No matter how wonderful, there’s always some leftover.
You can’t “optimize” sauce.
As any decent cook out there knows, when you make a good sauce, no matter how wonderful it is, there is always some left over. Some amount of sauce that never reached the lips of its intended eater.
We see it all the time with ketchup (something I swore off over two decades ago, but that’s for another time). You pour ketchup on your plate and, as needed, deploy your “freedom” fries to deliver that extra flavor to your taste buds.
You eat all the fries. There is always a remnant of ketchup on the plate.
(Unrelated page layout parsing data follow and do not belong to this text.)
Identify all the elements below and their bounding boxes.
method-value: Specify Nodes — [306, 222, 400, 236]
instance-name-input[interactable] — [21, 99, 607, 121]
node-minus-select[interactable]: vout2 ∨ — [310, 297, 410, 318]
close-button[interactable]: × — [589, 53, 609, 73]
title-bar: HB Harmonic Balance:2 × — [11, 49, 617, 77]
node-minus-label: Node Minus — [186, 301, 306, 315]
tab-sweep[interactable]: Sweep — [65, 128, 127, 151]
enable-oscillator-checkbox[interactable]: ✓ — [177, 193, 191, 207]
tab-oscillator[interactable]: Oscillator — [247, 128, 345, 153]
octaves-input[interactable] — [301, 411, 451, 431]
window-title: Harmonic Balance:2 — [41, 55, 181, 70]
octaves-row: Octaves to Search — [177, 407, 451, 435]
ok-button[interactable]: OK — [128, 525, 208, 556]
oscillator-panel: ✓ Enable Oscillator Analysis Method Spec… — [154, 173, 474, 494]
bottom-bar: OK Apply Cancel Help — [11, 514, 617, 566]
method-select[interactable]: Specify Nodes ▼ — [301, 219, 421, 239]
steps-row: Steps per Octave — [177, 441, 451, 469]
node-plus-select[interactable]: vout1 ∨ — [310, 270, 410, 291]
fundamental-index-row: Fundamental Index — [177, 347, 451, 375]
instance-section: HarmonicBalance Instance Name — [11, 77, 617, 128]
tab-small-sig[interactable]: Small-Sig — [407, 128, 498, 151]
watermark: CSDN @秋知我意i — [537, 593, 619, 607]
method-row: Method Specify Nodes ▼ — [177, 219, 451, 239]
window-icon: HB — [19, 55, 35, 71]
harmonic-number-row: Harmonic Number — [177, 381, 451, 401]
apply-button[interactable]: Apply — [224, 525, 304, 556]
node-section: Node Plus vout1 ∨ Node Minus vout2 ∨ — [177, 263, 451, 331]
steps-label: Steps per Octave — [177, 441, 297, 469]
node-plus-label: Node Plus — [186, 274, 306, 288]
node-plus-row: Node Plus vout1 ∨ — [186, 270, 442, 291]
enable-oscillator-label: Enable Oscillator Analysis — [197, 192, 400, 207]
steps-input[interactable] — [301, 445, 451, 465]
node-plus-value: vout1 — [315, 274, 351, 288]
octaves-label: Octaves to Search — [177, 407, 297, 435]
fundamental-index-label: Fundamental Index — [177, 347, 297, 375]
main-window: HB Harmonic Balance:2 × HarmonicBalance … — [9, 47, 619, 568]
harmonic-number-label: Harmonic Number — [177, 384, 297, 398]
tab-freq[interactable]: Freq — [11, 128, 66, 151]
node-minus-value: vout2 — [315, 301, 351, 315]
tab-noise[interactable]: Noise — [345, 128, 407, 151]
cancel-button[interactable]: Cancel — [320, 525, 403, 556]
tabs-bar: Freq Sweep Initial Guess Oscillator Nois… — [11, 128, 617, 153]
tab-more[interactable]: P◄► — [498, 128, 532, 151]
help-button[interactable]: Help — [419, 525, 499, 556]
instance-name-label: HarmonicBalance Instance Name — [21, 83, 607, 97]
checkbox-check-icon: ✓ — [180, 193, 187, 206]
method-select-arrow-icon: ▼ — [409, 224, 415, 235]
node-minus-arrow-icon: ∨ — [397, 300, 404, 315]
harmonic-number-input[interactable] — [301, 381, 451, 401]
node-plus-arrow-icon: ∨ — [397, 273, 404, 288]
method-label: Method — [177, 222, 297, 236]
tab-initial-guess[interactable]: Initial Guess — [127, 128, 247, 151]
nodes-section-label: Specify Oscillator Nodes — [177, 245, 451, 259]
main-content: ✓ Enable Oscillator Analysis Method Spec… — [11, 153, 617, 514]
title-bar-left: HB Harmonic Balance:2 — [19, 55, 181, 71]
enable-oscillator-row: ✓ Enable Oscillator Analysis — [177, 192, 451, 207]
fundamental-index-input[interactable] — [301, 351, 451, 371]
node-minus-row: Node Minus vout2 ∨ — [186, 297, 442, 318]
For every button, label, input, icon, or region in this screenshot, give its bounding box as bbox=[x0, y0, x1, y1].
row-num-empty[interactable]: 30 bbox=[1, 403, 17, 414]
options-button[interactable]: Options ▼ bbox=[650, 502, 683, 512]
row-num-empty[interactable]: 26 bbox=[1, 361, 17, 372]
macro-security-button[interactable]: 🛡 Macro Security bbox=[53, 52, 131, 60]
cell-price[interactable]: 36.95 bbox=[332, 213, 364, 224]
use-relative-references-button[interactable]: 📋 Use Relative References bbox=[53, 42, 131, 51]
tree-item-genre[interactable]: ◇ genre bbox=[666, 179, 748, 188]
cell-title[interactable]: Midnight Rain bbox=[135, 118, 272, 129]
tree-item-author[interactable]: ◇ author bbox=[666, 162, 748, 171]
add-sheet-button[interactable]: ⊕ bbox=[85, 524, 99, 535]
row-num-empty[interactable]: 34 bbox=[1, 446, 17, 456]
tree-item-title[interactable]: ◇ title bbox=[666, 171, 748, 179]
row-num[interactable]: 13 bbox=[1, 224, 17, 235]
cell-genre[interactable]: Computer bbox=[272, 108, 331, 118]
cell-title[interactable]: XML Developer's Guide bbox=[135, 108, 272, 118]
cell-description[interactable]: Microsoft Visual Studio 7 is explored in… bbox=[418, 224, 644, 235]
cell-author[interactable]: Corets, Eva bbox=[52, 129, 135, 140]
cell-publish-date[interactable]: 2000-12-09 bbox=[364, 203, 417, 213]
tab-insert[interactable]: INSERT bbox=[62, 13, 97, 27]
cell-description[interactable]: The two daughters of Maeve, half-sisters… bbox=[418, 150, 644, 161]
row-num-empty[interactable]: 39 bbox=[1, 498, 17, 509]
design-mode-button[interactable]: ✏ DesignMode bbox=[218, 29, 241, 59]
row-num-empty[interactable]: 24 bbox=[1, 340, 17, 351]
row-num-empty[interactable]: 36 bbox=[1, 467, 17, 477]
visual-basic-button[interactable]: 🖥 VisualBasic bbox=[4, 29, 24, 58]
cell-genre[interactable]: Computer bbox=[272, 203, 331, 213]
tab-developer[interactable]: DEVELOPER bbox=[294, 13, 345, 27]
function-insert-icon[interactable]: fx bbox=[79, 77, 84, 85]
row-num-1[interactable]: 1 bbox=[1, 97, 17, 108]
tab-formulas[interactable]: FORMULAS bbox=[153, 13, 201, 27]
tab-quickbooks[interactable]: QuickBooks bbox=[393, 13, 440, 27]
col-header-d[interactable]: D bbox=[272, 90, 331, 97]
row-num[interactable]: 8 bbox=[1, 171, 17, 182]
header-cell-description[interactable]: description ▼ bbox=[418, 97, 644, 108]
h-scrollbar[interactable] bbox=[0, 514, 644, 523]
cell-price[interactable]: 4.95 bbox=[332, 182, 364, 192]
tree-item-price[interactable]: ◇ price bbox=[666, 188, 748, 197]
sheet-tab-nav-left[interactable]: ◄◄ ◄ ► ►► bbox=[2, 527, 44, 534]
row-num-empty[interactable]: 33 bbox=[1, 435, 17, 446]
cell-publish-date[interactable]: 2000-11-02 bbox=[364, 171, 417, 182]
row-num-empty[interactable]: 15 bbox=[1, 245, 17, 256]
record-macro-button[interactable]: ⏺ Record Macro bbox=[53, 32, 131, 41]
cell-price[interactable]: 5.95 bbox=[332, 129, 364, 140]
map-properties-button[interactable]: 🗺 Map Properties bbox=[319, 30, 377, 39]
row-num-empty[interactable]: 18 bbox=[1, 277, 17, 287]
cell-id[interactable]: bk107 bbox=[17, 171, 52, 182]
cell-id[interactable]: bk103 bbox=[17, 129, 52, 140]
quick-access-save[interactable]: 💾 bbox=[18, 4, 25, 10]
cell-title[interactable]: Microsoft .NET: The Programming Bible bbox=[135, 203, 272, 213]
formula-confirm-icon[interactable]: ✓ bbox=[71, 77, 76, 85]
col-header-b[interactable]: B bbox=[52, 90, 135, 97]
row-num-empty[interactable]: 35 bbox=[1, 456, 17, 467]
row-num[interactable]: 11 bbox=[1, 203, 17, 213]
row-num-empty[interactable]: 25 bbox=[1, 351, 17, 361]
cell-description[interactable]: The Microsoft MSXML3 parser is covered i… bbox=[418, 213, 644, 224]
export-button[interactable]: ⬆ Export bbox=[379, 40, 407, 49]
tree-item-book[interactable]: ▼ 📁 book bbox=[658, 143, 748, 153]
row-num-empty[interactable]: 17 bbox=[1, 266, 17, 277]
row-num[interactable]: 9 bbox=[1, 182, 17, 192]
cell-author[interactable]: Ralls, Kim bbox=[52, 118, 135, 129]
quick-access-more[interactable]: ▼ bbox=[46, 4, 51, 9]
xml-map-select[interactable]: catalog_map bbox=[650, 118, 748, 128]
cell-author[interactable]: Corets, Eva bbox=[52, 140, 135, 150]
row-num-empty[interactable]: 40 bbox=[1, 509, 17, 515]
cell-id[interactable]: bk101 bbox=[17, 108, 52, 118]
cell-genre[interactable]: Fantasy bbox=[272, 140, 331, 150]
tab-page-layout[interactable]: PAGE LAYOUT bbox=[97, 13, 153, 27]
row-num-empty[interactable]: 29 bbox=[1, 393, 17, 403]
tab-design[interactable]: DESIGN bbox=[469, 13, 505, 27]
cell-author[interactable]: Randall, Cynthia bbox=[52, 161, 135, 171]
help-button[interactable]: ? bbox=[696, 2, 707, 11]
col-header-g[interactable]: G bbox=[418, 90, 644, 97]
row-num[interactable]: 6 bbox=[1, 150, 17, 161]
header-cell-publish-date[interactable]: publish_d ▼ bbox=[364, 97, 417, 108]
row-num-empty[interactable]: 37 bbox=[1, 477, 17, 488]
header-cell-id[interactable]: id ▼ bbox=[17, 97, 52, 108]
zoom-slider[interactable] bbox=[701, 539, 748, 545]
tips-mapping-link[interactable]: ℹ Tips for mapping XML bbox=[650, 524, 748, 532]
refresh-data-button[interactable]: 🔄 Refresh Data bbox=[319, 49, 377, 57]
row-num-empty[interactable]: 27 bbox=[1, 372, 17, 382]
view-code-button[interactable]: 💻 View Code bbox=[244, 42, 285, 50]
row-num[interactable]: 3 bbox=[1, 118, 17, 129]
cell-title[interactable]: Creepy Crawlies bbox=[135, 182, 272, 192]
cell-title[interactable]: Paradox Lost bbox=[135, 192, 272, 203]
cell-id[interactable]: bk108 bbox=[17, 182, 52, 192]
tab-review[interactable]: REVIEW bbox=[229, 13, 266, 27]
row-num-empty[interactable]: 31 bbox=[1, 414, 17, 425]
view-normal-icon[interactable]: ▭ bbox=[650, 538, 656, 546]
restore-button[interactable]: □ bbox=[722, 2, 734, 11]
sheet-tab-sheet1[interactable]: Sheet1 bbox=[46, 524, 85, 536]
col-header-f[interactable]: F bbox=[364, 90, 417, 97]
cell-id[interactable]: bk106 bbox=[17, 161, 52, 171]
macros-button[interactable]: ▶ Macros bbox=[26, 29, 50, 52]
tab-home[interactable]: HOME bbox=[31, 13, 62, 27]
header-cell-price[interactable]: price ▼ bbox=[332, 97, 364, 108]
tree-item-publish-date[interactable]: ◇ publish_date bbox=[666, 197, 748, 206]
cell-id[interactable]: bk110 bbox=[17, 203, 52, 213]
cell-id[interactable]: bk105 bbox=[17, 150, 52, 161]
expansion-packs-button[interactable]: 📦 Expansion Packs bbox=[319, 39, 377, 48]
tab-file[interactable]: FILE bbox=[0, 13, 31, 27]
Same thing with a steak. You’ll darn sure eat every bite of it, but that delectable au poivre sauce you slaved over? Sop some of it with bread or potatoes, but often a lot of it’s left on the plate, and you end up washing it down the sink.
The sad thing is that it’s usually way harder to make the sauce than to cook the steak. Same thing with fries. Get the potato out of the ground, wash, slice, fry, and serve. The ketchup or any other sauce has a lot more moving parts, but also a lot more flavor.
I query the reader: Are we thus “optimizing” our sauces?
I’d argue the answer is a resounding, “NO.”
But my retort would also challenge the questioner, “Why should we optimize sauces in the first place? The remaining ‘throw-away’ part is in the inherent nature of a sauce.”
The point? Do we just waste things and not worry about it?
No, but many of us try to optimize every little piece of our lives. Every minute. Every word. Even everything we eat and drink.
Some of it is just sauce. Parts of life can’t be optimized.
Instead? Enjoy it. Get as much as you can out of it before it goes away.
Our $297 Platform Domination Consult is designed to help you figure out what is sauce and what is steak.
Such things are easy when you’re looking at a dinner plate, but not so simple when life tends to be a series of abstractions.
Life is meant to be lived (and enjoyed as much as possible).